Discrete dislocation modeling of fracture in plastically anisotropic metals

The intrinsic lattice resistance to dislocation motion, or Peierls stress, depends on the core structure of the dislocation and is one essential feature controlling plastic anisotropy in materials such as HCP Zn, Mg, and Ti. Here, we implement an anisotropic Peierls model as a friction stress within a 2d discrete dislocation (DD) plasticity model and investigate the role of plastic anisotropy on the crack tip stress fields, crack growth, toughening, and microcracking. First, tension tests for a pure single crystal with no obstacles to dislocation motion are carried out to capture the general flow behavior in pure HCP-like materials having slip on basal and pyramidal planes. Then Mode-I crack growth in such a single crystal of the HCP material is analyzed using the 2d-DD model. Results show that the fracture toughness scales inversely with the tensile yield stress, largely independent of the plastic anisotropy, so that increasing Peierls stress on the pyramidal planes gives decreasing resistance to crack growth, consistent with recent experiments on Zn.
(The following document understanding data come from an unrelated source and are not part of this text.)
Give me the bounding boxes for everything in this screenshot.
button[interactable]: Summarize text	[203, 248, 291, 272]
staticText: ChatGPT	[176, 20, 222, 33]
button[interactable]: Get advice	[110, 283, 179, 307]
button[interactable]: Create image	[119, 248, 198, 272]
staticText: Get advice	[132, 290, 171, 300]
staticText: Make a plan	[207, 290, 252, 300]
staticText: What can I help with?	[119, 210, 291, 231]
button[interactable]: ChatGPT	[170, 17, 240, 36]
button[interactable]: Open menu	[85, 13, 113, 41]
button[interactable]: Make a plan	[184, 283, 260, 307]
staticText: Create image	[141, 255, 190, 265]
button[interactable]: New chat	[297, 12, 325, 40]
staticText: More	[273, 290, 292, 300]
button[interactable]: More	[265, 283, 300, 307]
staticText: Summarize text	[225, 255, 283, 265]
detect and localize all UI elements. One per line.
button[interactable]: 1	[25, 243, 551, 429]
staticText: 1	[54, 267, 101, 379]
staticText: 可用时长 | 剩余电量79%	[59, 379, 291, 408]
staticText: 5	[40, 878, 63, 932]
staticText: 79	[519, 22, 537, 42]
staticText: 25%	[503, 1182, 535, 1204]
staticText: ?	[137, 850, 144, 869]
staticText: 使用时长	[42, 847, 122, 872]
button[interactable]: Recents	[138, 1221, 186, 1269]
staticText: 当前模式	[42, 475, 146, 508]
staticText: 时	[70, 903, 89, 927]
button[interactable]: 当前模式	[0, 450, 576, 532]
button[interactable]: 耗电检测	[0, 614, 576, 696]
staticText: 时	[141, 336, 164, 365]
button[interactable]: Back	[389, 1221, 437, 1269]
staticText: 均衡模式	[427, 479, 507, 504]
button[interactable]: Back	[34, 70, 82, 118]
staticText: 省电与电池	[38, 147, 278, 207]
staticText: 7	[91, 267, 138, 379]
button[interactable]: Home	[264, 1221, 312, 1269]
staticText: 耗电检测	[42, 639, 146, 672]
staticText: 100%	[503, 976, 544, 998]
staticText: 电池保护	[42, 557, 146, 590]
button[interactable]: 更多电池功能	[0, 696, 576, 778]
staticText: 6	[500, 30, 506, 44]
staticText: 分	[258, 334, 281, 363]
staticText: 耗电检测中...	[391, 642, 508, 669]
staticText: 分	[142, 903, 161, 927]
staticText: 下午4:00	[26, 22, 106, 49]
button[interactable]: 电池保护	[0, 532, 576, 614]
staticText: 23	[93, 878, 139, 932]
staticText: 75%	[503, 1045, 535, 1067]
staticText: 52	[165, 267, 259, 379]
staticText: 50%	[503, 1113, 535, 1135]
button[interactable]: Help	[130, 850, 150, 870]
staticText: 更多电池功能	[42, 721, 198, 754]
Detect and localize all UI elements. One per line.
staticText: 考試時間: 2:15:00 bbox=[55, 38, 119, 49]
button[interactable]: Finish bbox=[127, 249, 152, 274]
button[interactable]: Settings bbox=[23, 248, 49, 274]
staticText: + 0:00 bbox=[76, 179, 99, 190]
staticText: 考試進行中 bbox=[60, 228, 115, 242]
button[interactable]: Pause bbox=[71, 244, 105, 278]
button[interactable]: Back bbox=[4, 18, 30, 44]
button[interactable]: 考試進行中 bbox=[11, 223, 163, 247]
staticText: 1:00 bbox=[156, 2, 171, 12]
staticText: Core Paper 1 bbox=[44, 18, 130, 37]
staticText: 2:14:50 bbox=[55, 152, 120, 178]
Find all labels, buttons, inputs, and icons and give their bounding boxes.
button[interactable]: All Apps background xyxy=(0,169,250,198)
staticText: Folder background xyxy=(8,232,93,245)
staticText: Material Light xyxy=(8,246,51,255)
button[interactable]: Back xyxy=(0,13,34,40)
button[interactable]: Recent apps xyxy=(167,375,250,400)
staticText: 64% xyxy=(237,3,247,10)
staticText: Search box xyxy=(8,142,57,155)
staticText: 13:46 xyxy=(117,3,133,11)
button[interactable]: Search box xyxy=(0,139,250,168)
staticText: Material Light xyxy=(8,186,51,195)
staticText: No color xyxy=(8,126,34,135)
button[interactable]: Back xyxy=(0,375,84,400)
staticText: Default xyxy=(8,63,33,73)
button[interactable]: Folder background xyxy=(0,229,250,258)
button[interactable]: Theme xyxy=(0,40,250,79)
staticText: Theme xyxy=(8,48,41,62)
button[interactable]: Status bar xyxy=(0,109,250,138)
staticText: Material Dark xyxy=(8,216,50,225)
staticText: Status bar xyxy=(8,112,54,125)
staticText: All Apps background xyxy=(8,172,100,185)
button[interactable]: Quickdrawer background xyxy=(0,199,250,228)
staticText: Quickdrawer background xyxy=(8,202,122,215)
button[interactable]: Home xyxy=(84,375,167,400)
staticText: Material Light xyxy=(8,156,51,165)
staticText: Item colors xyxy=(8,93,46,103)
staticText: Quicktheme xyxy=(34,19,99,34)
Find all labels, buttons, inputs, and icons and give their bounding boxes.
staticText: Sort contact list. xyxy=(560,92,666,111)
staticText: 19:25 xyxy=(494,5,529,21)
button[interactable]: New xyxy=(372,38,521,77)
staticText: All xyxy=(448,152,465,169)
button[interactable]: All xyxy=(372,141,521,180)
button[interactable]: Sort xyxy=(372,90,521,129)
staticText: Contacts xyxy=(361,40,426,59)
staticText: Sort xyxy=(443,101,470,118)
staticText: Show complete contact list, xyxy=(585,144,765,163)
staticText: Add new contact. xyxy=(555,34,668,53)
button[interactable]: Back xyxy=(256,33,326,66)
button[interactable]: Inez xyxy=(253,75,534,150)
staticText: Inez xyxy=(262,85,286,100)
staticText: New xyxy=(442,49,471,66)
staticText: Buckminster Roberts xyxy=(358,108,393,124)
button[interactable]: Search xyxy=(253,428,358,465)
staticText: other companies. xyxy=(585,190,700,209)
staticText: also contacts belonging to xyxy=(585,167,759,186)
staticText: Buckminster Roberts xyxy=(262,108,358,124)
Analyzing the results within the framework of Stress Gradient Plasticity concepts shows that the equilibrium dislocation dipole spacing serves as an internal material length scale for controlling fracture toughness. Furthermore, the fracture toughness of materials with flow stress controlled by a Peierls stress (this work) and of materials with flow stress controlled by dislocation obstacles (prior literature) is unified through the Stress Gradient Plasticity concept. Finally, the DD simulations show that local stress concentrations exist sporadically along the pyramidal plane(s) that emanate from the current crack tip, suggesting an origin for experimentally observed basal-plane microcracking near the tip of large cracks.